Spiritual teachings often emphasize gratitude. Gratitude increases happiness because when we are grateful for something, we embrace it — we love and approve of it — so our energy flows freely through us out to it. It especially affects the quantity side of happiness, but gratitude has a high vibration, so it also improves quality.
Gratitude can exist on all three levels. When our body likes something, such as being touched affectionately, it is grateful for it. Our life force flows out to it, and it forms a circuit with the life force flowing from the other person. That movement of energy gives us pleasure.
When we embrace something intellectually and emotionally, recognizing and appreciating its value, our personality energy flows out to it, forming a circuit that gives us happiness. Emotions are the substance of our personality, and thoughts are the containers. Emotional healing is a large part of creating happiness, because when our emotions are stuck, this flow cannot occur.
The body and personality live on the physical plane, which is a plane of polarity (opposites): light/dark, female/male, sweet/sour, etc. In polarity, we are always weighing things, trying to discern one thing versus another so that we can learn. The goal isn’t to get rid of polarity, which isn’t possible; the goal is to use it constructively. Polarity itself has polarities — it can be used in either a positive (constructive) or negative (destructive) way.
The body naturally moves toward pleasure and away from pain. In the negative pole, it goes out of balance and becomes addicted — it loses refinement in favor of freedom, which becomes license; it gains quantity but loses quality. Or it gains quality but loses quantity by becoming anxious because it is afraid of pain.
The mind uses polarity as comparisons; mental gratitude might compare how much better off we are than others. This can be useful for putting our life into perspective. However, being grateful only because others seem to have it worse can lead to comparisons with those who seem to have it better and complaining about it, which isn’t useful to building happiness. It judges one’s present situation as being wanting rather than loving it as it is. It gains quality (discernment) at the expense of quantity — love stops flowing. Or the mind goes out of balance in the cardinal direction by gaining quantity, being overenthusiastic about the thing it judges good, and losing quality (discernment).
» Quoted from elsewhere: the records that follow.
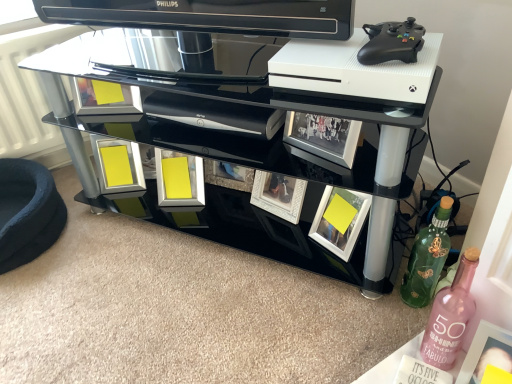 You are a GUI agent. You are given a task and a screenshot of the screen. Output one action in this format:
    pyautogui.click(x=<x>, y=<y>)
    Task: Click on the free space in front of velvet cushion at lower left
    The height and width of the screenshot is (384, 512).
    Given the screenshot: What is the action you would take?
    pyautogui.click(x=49, y=296) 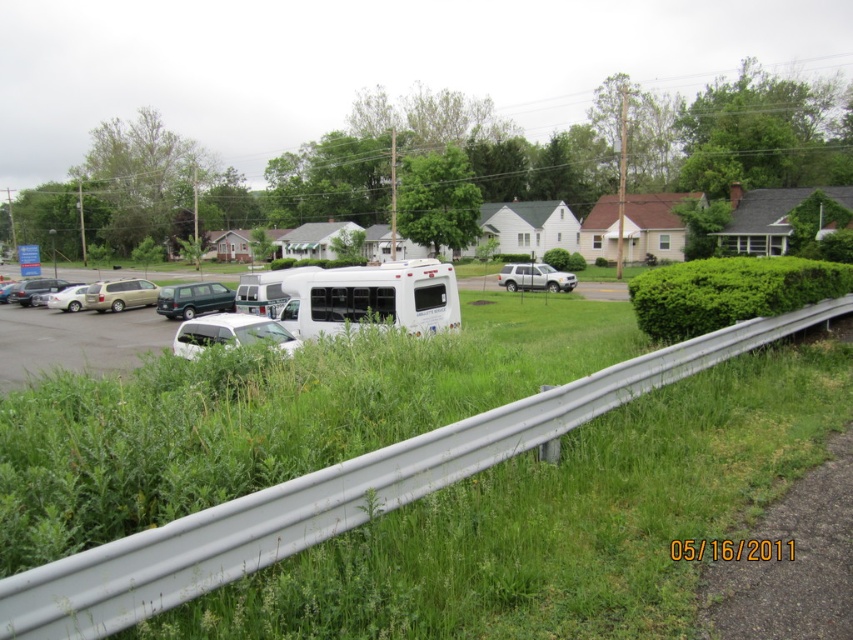 You are a delivery driver who needs to park your truck between the white matte car at center and the matte silver sedan at left. The truck is 12 meters long. Is there enough space between them to park your truck?

The distance between the white matte car at center and the matte silver sedan at left is 26.09 meters. Since the truck is 12 meters long, there is sufficient space to park between them. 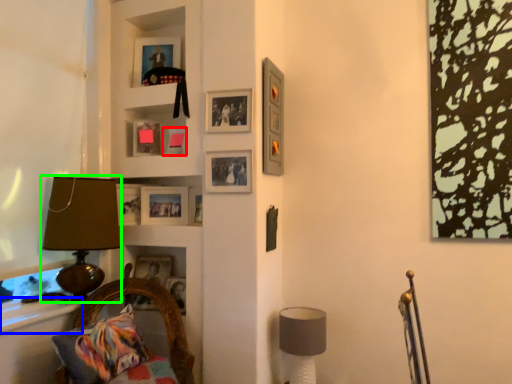 Question: Based on their relative distances, which object is farther from picture frame (highlighted by a red box)? Choose from window sill (highlighted by a blue box) and table lamp (highlighted by a green box).

Choices:
 (A) window sill
 (B) table lamp

Answer: (A) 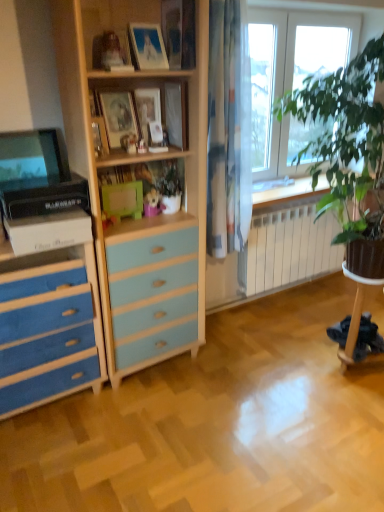 Measure the distance between point [25,134] and camera.

Point [25,134] and camera are 2.01 meters apart from each other.

What do you see at coordinates (147, 110) in the screenshot? Image resolution: width=384 pixels, height=512 pixels. I see `matte wooden picture frame at center, which is counted as the 1th picture frame, starting from the back` at bounding box center [147, 110].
Emotional polarities are similarly built on comparisons. Let’s say that one’s partner is enjoying someone else’s friendship. Emotional gratitude might frame this as one’s circle of love expanding, making more love for all three of them. If one is insecure and contracts, one may become jealous: the comparison concludes that one is getting the short end of the stick. The opposite imbalance could lead to a lack of healthy boundaries. The way we frame our experiences is as important to our happiness as the experiences themselves.
Essence, our core self, is outside polarity and sees all experiences as part of our journey of evolution through the universe. The highest form of gratitude is the gratitude of essence that loves and is grateful for everything, seeing the perfection in all things. When we experience that, it brings joy.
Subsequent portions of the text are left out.